YOUR ASSIGNMENT
Return, from the listing below, every line that includes "play".

EXTRACTED INFORMATION
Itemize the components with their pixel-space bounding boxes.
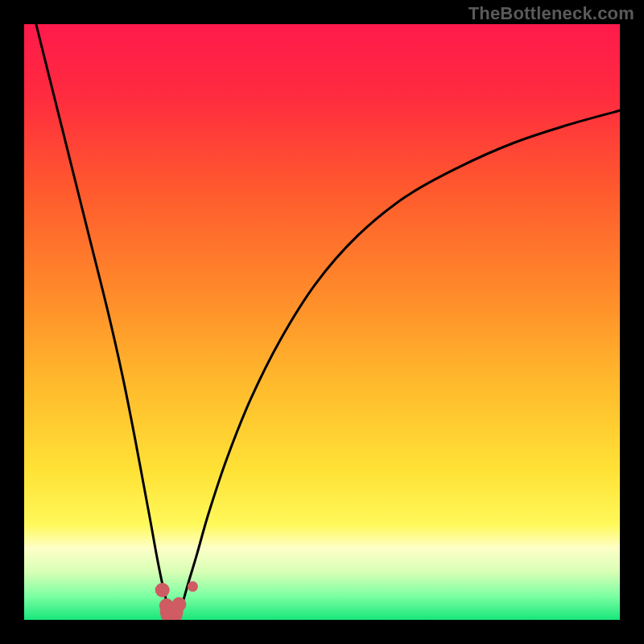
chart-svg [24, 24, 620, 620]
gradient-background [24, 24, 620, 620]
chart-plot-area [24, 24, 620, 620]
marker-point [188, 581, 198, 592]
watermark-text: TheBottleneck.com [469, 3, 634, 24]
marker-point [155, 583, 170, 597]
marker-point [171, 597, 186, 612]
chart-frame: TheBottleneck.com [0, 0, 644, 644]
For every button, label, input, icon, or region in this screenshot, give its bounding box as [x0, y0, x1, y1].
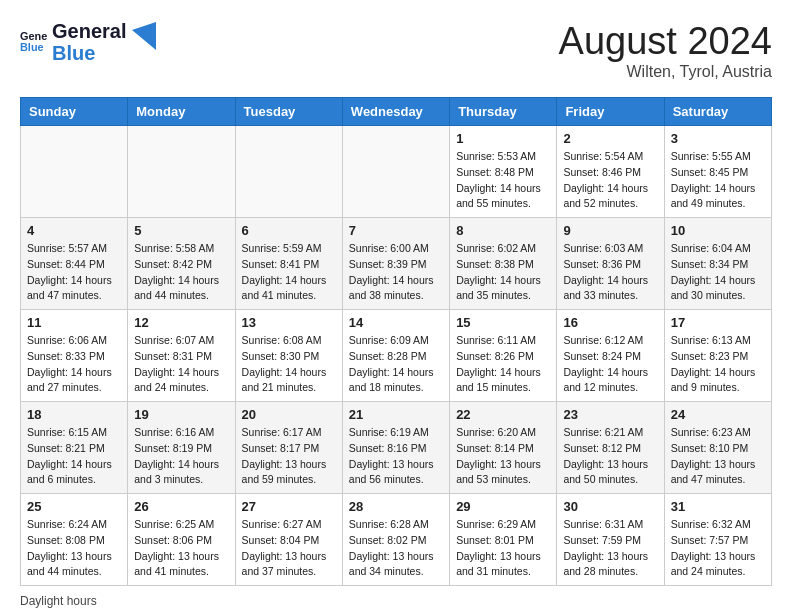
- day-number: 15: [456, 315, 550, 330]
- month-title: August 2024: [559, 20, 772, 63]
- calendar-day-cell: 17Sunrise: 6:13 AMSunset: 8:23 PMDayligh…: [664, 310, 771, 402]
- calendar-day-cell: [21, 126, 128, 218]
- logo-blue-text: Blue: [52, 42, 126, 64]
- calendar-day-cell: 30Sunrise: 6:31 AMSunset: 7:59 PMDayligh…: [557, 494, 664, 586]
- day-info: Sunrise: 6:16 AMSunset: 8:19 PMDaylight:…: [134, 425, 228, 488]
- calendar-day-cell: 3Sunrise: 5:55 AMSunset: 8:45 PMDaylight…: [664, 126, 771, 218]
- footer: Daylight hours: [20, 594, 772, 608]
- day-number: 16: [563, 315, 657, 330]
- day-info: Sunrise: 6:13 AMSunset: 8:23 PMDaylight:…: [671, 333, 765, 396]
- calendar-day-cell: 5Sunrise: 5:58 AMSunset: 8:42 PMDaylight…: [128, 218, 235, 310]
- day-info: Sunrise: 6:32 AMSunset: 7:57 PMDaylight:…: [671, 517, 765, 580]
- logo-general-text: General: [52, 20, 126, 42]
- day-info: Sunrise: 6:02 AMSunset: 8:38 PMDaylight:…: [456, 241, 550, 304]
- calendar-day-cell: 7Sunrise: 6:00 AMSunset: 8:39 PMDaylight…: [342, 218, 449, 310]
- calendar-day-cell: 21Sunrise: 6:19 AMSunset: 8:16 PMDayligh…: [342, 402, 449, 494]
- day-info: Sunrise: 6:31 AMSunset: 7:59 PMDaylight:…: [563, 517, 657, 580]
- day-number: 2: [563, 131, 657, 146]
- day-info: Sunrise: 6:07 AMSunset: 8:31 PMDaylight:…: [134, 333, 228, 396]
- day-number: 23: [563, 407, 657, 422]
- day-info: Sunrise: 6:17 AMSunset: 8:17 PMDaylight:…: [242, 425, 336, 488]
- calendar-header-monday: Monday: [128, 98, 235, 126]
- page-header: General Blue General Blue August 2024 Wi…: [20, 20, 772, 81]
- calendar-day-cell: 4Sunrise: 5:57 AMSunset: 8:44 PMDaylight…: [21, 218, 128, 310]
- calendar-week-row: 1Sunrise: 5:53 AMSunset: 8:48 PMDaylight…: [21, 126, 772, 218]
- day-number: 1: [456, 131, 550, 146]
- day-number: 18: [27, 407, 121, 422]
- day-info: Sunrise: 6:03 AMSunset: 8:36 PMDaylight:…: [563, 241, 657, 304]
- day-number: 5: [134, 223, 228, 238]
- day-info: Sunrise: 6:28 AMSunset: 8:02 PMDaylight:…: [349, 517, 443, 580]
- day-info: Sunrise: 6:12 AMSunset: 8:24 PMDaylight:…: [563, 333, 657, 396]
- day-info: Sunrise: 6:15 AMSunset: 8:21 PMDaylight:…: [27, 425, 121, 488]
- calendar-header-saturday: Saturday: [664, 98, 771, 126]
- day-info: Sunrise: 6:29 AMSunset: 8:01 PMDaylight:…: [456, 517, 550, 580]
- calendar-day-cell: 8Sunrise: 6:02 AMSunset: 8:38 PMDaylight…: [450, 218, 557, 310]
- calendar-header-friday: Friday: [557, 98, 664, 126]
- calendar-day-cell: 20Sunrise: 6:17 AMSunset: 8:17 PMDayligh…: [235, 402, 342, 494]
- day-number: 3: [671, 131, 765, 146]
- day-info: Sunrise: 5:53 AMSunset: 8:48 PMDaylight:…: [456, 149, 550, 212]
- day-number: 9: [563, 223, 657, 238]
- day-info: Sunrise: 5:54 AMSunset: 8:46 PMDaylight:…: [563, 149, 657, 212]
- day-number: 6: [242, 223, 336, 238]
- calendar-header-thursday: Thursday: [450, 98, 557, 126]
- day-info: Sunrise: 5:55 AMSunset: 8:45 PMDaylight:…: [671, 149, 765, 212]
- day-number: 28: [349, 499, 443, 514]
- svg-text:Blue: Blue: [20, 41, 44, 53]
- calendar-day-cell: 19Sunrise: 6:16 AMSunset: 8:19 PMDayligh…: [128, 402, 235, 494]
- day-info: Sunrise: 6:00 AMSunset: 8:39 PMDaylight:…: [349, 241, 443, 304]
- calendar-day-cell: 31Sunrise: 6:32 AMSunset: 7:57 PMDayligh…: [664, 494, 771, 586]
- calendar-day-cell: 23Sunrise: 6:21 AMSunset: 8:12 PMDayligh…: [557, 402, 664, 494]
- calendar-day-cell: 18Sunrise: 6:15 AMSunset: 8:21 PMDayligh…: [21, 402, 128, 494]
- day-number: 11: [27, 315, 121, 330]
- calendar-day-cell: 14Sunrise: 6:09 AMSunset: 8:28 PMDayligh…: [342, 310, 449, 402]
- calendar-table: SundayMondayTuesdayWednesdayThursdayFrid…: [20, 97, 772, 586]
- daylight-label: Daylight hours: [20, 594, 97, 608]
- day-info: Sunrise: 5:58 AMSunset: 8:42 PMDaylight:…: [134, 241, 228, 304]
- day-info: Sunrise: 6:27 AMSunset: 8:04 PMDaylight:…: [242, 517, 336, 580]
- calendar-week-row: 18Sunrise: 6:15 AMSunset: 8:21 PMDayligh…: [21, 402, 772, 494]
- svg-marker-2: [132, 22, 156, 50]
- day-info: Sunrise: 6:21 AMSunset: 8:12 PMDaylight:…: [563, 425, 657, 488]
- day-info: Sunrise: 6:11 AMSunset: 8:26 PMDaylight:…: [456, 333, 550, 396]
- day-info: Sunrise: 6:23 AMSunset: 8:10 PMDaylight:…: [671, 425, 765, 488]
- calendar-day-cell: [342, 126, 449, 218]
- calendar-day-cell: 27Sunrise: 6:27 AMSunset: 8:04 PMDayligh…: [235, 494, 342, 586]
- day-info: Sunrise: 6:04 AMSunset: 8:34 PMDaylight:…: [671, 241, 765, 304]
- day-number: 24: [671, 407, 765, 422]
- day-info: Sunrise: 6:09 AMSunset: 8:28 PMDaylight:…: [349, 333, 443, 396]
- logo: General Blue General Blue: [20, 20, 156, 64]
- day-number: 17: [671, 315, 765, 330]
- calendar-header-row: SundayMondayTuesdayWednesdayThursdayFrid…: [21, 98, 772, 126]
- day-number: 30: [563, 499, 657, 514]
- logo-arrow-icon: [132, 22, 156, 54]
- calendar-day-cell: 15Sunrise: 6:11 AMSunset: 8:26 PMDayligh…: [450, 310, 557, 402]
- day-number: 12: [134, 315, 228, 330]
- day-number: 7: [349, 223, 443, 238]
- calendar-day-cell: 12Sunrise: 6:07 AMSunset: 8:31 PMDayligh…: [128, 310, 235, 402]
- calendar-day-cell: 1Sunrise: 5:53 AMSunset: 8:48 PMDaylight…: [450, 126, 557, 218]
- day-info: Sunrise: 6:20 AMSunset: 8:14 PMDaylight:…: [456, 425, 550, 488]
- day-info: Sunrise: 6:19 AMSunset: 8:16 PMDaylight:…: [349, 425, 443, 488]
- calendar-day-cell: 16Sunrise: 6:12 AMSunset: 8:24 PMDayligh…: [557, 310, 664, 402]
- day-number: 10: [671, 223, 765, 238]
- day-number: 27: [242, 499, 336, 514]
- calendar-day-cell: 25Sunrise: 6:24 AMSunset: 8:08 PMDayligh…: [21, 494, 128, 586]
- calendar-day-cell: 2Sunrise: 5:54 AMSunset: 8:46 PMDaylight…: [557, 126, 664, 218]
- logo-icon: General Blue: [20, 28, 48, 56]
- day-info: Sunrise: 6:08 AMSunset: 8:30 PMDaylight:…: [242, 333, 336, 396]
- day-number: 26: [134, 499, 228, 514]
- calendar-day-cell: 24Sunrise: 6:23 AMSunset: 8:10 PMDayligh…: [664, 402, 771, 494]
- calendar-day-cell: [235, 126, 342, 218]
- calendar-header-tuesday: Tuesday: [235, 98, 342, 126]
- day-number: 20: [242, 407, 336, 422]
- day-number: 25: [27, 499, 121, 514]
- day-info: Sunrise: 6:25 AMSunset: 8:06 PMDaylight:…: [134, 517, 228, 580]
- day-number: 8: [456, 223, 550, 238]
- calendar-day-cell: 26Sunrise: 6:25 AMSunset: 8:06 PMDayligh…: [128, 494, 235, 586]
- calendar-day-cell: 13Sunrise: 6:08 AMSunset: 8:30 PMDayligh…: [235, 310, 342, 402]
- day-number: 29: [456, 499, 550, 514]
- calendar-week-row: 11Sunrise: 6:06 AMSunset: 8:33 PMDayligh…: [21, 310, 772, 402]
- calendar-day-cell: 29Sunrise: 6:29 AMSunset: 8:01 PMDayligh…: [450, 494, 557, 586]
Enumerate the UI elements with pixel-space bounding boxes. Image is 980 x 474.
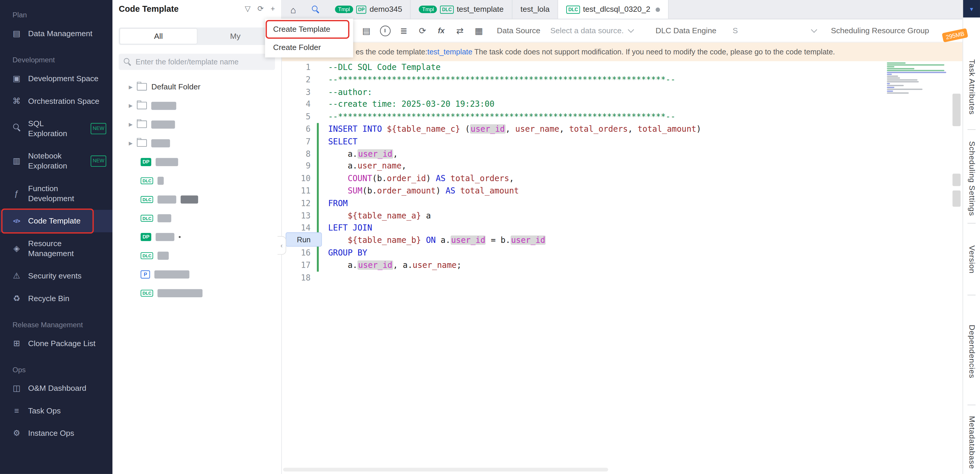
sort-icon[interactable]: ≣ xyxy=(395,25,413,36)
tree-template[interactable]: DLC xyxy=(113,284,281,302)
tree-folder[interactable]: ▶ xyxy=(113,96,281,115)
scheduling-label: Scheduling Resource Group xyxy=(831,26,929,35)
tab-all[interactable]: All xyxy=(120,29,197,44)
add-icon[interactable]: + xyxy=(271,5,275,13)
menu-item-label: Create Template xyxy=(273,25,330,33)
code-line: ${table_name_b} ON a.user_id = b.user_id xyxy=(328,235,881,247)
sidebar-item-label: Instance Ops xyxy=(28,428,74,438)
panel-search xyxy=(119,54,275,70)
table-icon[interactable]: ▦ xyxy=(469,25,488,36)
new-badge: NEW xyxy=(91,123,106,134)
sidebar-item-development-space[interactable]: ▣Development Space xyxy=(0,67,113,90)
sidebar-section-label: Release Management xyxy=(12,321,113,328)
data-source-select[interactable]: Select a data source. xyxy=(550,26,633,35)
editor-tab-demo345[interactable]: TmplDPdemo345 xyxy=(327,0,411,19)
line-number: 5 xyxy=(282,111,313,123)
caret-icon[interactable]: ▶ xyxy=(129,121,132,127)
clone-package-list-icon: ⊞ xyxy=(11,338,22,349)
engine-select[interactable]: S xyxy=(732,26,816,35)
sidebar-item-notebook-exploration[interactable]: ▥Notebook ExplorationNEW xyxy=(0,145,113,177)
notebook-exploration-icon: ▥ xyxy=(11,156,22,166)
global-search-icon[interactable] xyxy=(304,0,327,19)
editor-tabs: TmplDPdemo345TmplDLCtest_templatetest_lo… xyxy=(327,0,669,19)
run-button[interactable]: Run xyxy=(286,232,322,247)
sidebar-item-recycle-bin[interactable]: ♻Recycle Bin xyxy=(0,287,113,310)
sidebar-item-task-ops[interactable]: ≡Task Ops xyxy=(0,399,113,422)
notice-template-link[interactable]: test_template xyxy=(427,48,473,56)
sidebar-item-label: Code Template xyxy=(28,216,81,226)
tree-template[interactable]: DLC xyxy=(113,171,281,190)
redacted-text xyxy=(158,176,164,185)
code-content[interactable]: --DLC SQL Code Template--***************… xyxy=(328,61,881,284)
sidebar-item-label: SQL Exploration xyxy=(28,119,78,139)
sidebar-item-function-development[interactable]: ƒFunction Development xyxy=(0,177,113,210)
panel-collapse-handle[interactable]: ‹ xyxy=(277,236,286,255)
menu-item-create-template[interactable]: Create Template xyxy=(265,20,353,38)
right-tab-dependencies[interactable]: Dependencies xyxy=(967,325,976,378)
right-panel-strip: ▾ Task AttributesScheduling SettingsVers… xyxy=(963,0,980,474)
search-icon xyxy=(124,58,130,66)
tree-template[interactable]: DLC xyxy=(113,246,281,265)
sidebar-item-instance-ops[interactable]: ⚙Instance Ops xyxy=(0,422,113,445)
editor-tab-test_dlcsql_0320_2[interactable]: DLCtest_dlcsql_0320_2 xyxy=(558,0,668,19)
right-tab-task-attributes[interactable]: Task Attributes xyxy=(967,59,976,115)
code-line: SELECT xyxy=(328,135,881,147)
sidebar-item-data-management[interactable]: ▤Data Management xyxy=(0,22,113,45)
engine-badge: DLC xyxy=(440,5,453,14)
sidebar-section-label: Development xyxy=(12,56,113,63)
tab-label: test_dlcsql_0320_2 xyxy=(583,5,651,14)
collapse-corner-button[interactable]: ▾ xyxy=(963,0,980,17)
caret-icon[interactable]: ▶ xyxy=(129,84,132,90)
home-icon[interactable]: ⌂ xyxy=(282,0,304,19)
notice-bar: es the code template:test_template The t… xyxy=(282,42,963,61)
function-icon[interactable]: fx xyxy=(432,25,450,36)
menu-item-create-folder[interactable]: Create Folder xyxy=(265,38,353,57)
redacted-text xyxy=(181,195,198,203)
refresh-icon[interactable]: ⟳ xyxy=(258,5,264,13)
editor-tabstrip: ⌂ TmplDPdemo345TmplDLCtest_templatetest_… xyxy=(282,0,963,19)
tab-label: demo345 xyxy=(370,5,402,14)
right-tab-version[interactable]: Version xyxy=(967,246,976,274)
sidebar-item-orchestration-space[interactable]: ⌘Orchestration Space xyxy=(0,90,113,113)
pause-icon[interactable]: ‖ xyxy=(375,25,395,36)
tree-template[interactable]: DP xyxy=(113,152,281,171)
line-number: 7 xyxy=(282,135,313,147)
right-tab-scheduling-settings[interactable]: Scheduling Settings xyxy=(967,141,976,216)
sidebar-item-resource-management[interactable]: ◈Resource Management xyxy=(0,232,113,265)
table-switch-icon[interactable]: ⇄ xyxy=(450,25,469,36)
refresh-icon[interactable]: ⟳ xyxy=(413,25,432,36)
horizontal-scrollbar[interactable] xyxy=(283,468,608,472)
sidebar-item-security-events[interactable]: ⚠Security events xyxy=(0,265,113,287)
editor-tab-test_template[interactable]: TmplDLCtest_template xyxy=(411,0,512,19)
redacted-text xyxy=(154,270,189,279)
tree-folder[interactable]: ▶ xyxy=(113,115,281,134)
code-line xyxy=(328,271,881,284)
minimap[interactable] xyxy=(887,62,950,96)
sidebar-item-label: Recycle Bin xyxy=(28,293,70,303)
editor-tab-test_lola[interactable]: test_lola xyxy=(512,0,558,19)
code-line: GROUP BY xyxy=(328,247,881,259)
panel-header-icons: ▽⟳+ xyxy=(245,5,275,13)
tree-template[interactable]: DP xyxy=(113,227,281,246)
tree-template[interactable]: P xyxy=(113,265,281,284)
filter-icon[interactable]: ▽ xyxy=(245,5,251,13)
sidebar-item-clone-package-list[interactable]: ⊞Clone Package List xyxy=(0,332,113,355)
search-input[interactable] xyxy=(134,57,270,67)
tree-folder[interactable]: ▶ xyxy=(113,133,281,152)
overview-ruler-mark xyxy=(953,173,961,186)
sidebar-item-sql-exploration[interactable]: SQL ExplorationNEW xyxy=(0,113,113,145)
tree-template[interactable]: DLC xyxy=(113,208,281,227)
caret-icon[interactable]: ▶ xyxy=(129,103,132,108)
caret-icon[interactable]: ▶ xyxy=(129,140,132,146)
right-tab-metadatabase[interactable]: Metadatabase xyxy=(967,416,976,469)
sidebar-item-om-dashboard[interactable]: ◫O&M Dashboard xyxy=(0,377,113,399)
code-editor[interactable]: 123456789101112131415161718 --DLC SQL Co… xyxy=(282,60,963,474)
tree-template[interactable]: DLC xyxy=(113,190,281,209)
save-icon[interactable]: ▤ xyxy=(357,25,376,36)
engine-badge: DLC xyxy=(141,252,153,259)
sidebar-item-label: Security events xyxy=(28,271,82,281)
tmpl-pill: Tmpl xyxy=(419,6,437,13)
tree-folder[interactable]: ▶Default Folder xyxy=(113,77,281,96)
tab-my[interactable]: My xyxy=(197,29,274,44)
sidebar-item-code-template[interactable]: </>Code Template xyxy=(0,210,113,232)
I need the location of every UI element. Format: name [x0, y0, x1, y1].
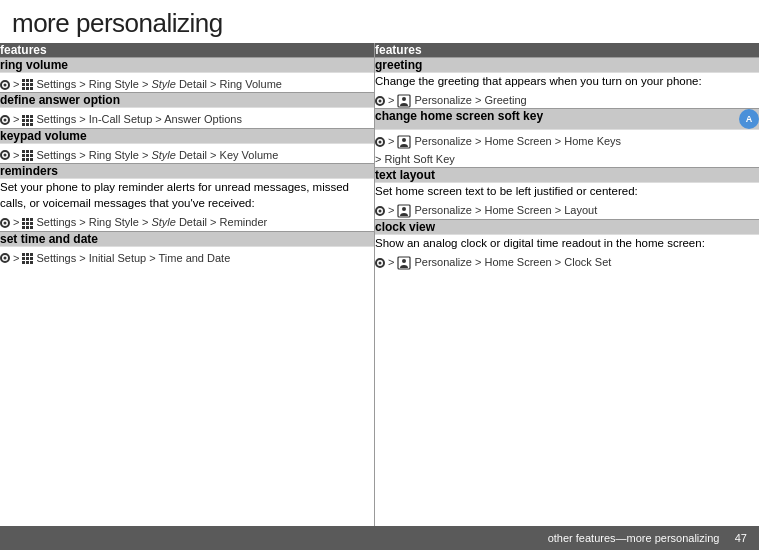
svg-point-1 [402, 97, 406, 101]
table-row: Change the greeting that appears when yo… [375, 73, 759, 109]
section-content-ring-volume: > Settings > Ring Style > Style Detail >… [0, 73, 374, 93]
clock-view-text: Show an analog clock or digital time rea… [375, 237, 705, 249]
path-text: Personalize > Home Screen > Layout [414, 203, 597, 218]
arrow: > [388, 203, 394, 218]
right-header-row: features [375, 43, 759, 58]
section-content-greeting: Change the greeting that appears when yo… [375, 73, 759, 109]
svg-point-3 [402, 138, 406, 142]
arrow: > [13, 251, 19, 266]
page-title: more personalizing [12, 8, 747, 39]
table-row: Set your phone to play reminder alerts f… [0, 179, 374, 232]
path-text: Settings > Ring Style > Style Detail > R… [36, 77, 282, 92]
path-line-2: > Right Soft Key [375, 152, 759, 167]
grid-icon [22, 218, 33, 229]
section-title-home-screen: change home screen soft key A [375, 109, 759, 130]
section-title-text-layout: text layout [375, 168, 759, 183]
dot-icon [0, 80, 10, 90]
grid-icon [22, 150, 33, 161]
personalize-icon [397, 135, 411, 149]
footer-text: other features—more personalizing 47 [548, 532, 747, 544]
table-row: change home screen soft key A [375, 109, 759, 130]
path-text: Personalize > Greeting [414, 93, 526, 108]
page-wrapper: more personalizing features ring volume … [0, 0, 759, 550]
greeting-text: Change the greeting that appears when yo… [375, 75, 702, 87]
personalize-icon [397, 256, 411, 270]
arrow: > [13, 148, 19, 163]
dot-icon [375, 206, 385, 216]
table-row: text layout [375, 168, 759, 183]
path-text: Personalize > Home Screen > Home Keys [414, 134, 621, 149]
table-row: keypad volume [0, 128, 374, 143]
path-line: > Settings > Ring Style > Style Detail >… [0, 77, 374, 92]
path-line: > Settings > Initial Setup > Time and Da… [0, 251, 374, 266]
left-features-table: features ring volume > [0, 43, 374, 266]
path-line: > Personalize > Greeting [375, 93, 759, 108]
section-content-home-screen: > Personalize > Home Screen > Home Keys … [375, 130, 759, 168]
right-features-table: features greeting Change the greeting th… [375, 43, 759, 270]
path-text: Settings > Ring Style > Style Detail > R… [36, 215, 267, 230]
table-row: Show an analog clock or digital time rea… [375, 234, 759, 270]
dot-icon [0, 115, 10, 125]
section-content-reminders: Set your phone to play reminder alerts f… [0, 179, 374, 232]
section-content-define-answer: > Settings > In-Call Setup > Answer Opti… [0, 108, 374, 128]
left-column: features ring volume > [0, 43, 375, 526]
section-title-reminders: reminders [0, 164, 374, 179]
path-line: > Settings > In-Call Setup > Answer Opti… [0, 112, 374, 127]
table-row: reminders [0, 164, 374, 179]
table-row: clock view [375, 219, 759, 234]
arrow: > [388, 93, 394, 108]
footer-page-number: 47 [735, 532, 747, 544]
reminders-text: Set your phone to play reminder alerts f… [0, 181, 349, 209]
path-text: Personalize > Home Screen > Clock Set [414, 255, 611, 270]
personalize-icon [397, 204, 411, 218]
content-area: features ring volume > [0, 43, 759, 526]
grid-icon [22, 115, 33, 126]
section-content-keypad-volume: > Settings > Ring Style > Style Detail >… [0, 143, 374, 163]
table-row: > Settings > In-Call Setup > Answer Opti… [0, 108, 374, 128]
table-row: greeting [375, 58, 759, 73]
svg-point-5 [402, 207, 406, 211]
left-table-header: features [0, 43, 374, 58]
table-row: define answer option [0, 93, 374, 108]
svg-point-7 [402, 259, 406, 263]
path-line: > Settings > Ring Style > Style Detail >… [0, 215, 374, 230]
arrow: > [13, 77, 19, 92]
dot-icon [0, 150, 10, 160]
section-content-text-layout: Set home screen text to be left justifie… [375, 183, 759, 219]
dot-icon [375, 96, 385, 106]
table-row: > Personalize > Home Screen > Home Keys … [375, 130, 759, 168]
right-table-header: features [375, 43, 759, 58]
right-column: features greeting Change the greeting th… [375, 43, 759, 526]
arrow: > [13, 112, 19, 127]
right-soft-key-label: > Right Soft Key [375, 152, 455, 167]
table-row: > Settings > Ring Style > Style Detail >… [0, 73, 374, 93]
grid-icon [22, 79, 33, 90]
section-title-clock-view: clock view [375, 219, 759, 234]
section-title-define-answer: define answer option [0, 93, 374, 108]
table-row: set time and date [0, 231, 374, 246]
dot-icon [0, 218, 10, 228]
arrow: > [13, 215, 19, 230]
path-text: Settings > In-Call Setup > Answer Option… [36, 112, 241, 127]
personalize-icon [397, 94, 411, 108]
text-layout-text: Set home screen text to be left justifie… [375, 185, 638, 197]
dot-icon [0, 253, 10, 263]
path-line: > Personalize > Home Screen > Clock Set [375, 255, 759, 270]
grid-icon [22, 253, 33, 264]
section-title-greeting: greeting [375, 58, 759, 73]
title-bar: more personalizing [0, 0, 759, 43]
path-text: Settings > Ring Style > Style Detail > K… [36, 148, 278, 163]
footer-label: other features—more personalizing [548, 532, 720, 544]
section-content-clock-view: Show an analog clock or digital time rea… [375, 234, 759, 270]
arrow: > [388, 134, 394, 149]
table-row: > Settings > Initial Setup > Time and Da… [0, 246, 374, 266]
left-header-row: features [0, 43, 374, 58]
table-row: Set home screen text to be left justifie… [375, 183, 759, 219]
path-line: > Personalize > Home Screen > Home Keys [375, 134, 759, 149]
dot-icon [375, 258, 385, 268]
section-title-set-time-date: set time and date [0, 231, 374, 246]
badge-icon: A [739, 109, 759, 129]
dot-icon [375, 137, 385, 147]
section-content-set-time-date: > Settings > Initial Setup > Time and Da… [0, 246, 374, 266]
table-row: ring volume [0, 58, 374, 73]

TASK RESULT
table-row: Set your phone to play reminder alerts f… [0, 179, 374, 232]
section-content-reminders: Set your phone to play reminder alerts f… [0, 179, 374, 232]
reminders-text: Set your phone to play reminder alerts f… [0, 181, 349, 209]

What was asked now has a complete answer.